Menu

How to Avoid Node Mismanagement

This document contains a few procedures to avoid, so that you do not accidentally bring the wrong nodes into your cluster. It contains links to the recommended practices and procedures to use instead.

Bootstrap Error

In this example you have a three node cluster:

  • node1

  • node2

  • node3

All three nodes are in the cluster. You now want to add node4.

If you do the following:

  • Add and then start node4 and list only node4 as the seed node (contact point)

  • Stop node4

  • Start node4 and list only node1 as the seed node (contact point)

Then, node4 will be added to the cluster without streaming any data.
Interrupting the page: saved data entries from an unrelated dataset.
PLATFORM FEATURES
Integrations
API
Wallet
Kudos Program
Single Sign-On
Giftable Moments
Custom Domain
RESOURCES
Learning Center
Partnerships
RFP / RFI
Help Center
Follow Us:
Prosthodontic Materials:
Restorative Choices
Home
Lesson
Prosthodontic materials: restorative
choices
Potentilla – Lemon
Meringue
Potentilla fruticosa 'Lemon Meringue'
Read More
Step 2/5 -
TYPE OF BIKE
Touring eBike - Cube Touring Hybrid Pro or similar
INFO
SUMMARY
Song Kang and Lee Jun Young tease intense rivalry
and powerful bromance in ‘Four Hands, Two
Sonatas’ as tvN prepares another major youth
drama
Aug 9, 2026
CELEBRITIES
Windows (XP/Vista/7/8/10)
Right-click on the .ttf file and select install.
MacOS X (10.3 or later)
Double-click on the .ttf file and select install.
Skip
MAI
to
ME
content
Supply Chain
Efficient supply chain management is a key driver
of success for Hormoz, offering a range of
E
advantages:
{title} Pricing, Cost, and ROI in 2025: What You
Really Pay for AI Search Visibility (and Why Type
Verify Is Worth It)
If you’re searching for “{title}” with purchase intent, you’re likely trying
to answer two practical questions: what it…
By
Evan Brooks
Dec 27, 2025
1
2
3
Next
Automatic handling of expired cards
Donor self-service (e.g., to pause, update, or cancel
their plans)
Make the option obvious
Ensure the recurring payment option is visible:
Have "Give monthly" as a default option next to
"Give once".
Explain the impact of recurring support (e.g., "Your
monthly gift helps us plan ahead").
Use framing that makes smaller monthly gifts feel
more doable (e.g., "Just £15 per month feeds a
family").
Lesson Learned - To prevent new nodes from not bootstrapping, always configure the seed node (contact point) as an existing node in the cluster.
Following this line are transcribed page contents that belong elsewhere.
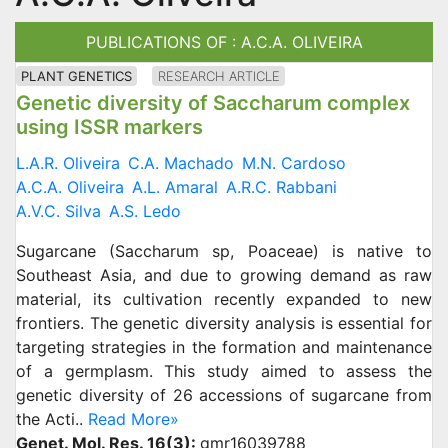
PUBLICATIONS OF : A.C.A. OLIVEIRA
PLANT GENETICS
RESEARCH ARTICLE
Genetic diversity of Saccharum complex
using ISSR markers
L.A.R. Oliveira
C.A. Machado
M.N. Cardoso
A.C.A. Oliveira
A.L. Amaral
A.R.C. Rabbani
A.V.C. Silva
A.S. Ledo
Sugarcane (Saccharum sp, Poaceae) is native to
Southeast Asia, and due to growing demand as raw
material, its cultivation recently expanded to new
frontiers. The genetic diversity analysis is essential for
targeting strategies in the formation and maintenance
of a germplasm. This study aimed to assess the
genetic diversity of 26 accessions of sugarcane from
the Acti..
Read More»
Genet. Mol. Res. 16(3):
gmr16039788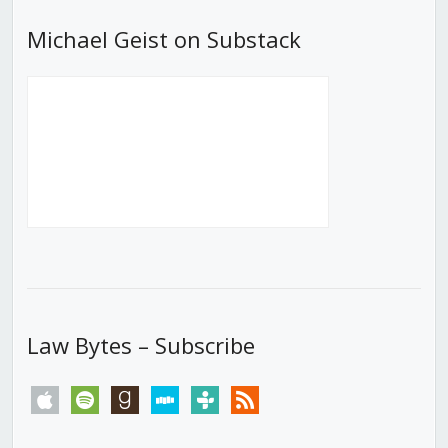
Michael Geist on Substack
Law Bytes – Subscribe
apple
spotify
goodreads
stitcher
tunein
rss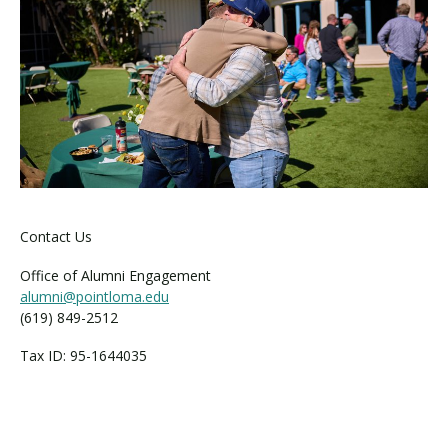
Contact Us
Office of Alumni Engagement
alumni@pointloma.edu
(619) 849-2512
Tax ID: 95-1644035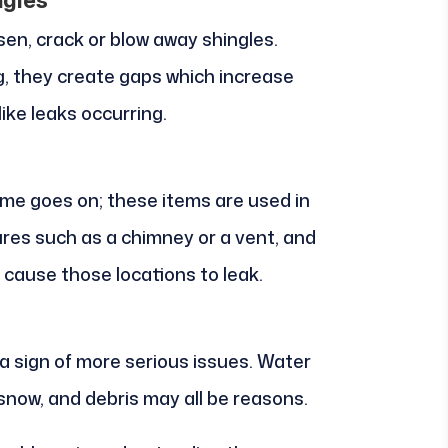
sen, crack or blow away shingles.
, they create gaps which increase
ike leaks occurring.
ime goes on; these items are used in
res such as a chimney or a vent, and
 cause those locations to leak.
 a sign of more serious issues. Water
 snow, and debris may all be reasons.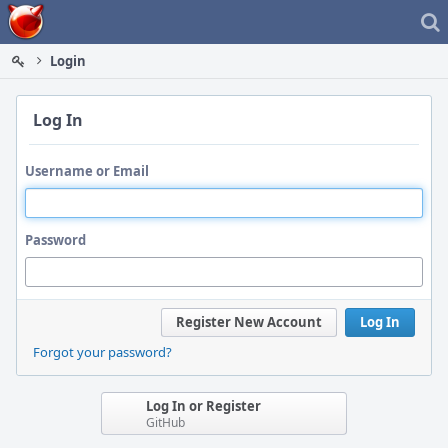
Home
Login
Log In
Username or Email
Password
Register New Account
Log In
Forgot your password?
Log In or Register
GitHub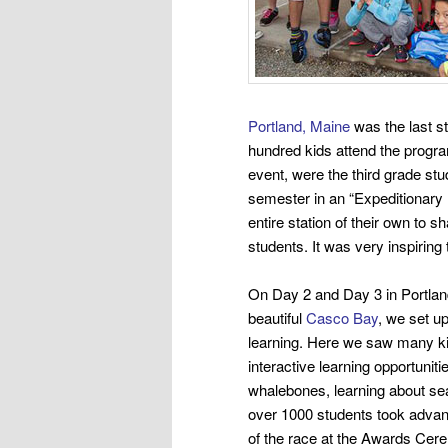
Portland, Maine
was the last s
hundred kids attend the progra
event,
were the third grade st
semester in an “Expeditionary 
entire
station of their own to s
students. It was very inspiring
On Day 2 and Day 3 in Portlan
beautiful
Casco Bay
, we set up
learning.
Here we saw many kid
interactive learning opportuniti
whalebones, learning about s
over 1000 students took advan
of the race at the Awards Cer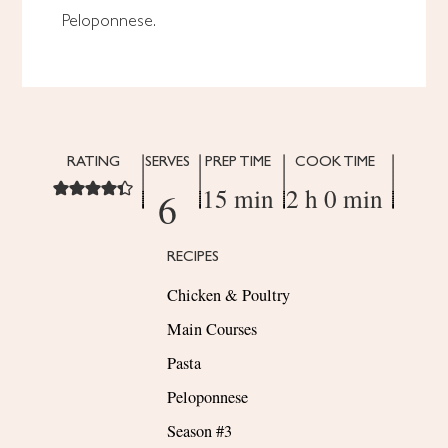
Peloponnese.
RATING
SERVES
PREP TIME
COOK TIME
15 min
2 h 0 min
6
RECIPES
Chicken & Poultry
Main Courses
Pasta
Peloponnese
Season #3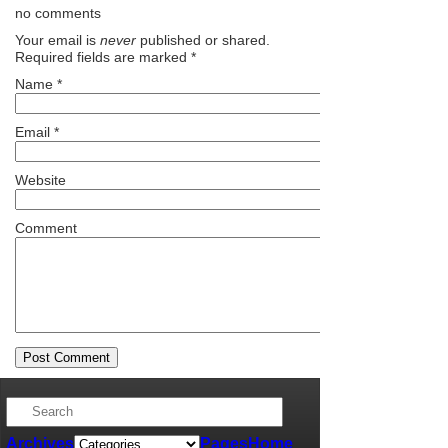
no comments
Your email is
never
published or shared.
Required fields are marked
*
Name
*
Email
*
Website
Comment
Archives
Pages
Home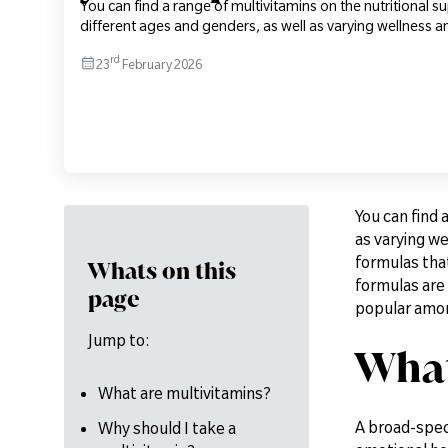
You can find a range of multivitamins on the nutritional 
different ages and genders, as well as varying wellness an
rd
23
February 2026
You can find 
as varying we
formulas that
Whats on this
formulas are 
page
popular among
Jump to:
What
What are multivitamins?
A broad-spec
Why should I take a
Procedure to Use - Add a New Node Into an Existing Scylla Cluster

Node Removal Error

In this example you have a three node cluster:

  • node1

  • node2

  • node3

Node3 is a dead node. If you do the following:

  • Login to node1 and run a nodetool removenode operation and remove node3 from the cluster.

  • Three days later, the REMOVED_TOKEN status is expired and the gossip is removed from the cluster.

  • If at some point someone restarts node3 either because someone didn’t know it is dead or because power returns after it was removed, node3 is added back to the cluster

Lesson Learned - Never reinstate a node that was removed.

Procedure to Use - Remove a Node from a Scylla Cluster (Down Scale)

Decommission Error

In this example you have a three node cluster:

  • node1

  • node2

  • node3

Node2 is down. You login node3. You run nodetool decommission to remove n3 from the cluster. If you choose to ignore node2:

  • After three days have passed the LEFT status is expired and removed from gossip in the cluster.

  • Node2 restarts and goes back into the cluster.

  • Node2 will revive Node3 abd bring it back into the cluster because from Node2’s point of view, Node3 should be part of the cluster.

Lesson Learned - It is best to fix dead nodes before a nodetool decommission operation so that every node knows which nodes are decommissioned. If there is no way to fix the dead node and decommission is performed without it, do not bring that dead node.

Procedure to Use - Replace a Dead Node in a Scylla Cluster

Node Replacement Error

In this example you have a three node cluster:

  • node1

  • node2

  • node3

Node3 is dead. If you add node4 to replace node3 with the same IP address as node3 and node4 goes down, node3 will be restarted with the original IP address.

Lesson Learned - Never reinstate a node that was removed.

Procedure to Use - Replace a Dead Node in a Scylla Cluster